Another important measure of spread is the standard deviation. In a nutshell, it describes how much on average the data spreads out of the mean
It can be interpreted as: on average, a given value will lie within 1 SD above or below the mean

### Getting descriptive statistics with pandas and numpy
Pandas and NumPy have methods to get common statistical parameters: mean, 25th percentile (1st quartile), median (50th percentile, 2nd quartile), and 75th percentile (3rd quartile)
Let's use the lab dataset for that

In [17]:
res = df['number of researchers']

# Pandas methods
print('Mean:')
print(res.mean())
print('25th percentile:')
print(res.quantile(0.25))
print('Median:')
print(res.median()) # Remember that the median is the 50th percentile, or 2nd quartile
print('75th percentile:')
print(res.quantile(0.75))

print('\n')

# Numpy methods
print('Mean:')
print(np.mean(res))
print('25th percentile:')
print(np.percentile(res, 25))
print('Median:')
print(np.percentile(res, 50))
print('75th percentile:')
print(np.percentile(res, 75))

Mean:
66.35714285714286
25th percentile:
52.5
Median:
67.5
75th percentile:
80.75


Mean:
66.35714285714286
25th percentile:
52.5
Median:
67.5
75th percentile:
80.75


In [18]:
# The describe method provides the same functionality but in an easier fashion
# Numerical summary for number of researchers
df['number of researchers'].describe()

count    14.000000
mean     66.357143
std      18.566335
min      35.000000
25%      52.500000
50%      67.500000
75%      80.750000
max      96.000000
Name: number of researchers, dtype: float64

In [19]:
# Calculate IQR for number of researchers
iqr = 80.750000 - 52.500000
iqr

28.25

### Standard score
Mean and standard deviation are commonly reported variables for distributions. They are informative and allow getting a good idea of how the data behaves is the data is uniformly distributed

On a typical bell-shaped curve, we compute the mean, as well as one, two and three values up and down the stdev

So, for a curve with a mean of 0 and stdev of 1, we would mark 0, as well as 1, 2, and 3 to the right, and -1, -2, and -3 to the left.
On a normal distribution, 68% of values fall within 1 stdev. 95% of values fall within 2 stedvs, and 99.7% of values fall within 3 stdevs. Those values are known as the 68-95-99.7 rule, or the "empirical rule"

The standard score (Z score) tells us how unusual a value is. It's defined as:

    Standard score = (value-mean)/stdev
    
The closer to zero Z is, either on the negative or positive side, the less unusual the value is (again, assuming a normal dist.).
Negative Z values are below the mean. Positive Z values are above the mean.

### Box plots
Another useful visual for quantitative data

Boxplots visualize summarize the five values of the numerical summary: min, Q1, median, Q3, max. It also depicts the IQR.

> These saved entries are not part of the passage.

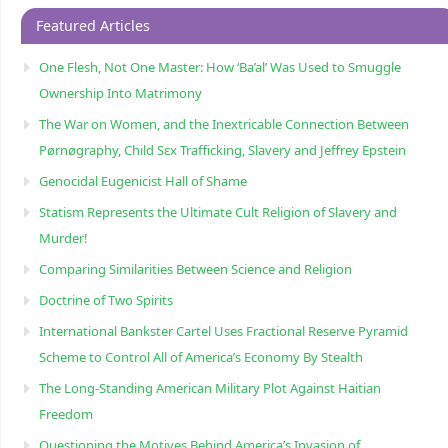
Featured Articles
One Flesh, Not One Master: How ‘Ba’al’ Was Used to Smuggle
Ownership Into Matrimony
The War on Women, and the Inextricable Connection Between
Pørnøgraphy, Child Sɛx Trafficking, Slavery and Jeffrey Epstein
Genocidal Eugenicist Hall of Shame
Statism Represents the Ultimate Cult Religion of Slavery and
Murder!
Comparing Similarities Between Science and Religion
Doctrine of Two Spirits
International Bankster Cartel Uses Fractional Reserve Pyramid
Scheme to Control All of America’s Economy By Stealth
The Long-Standing American Military Plot Against Haitian
Freedom
Questioning the Motives Behind America’s Invasion of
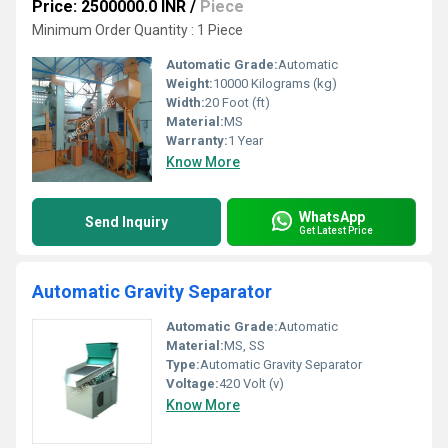
Price: 2500000.0 INR
/
Piece
Minimum Order Quantity : 1 Piece
Automatic Grade:
Automatic
Weight:
10000 Kilograms (kg)
Width:
20 Foot (ft)
Material:
MS
Warranty:
1 Year
Know More
WhatsApp
Send Inquiry
Get Latest Price
Automatic Gravity Separator
Automatic Grade:
Automatic
Material:
MS, SS
Type:
Automatic Gravity Separator
Voltage:
420 Volt (v)
Know More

In a boxplot, the upper whisker is the max. The upper edge of the box is the Q3, the middle line is the median (Q2), the lower edge of the box is the Q1, and the lower whisker is the min. The length of the box is the IQR.

Thus, boxplots immediately convey the spread of both all the data, and of the 50% middle data.

In [30]:
plt.figure();
sns.boxplot(y=df['number of researchers']);
plt.ylabel('Number of researchers in lab')
plt.xlabel('Pharmaceutical Sciences Division')
plt.title('Pharmaceutical Sciences lab staffing')

Canvas(toolbar=Toolbar(toolitems=[('Home', 'Reset original view', 'home', 'home'), ('Back', 'Back to previous …

Text(0.5, 1.0, 'Pharmaceutical Sciences lab staffing')

On skewed distributions, boxplots typically identify outliers specifically as dots above or below the whiskers.

Note: boxplots can hide gaps and clusters. Consider the histogram above; the missing bins are not captured in the boxplot

Boxplots are very useful for comparing sets of observations.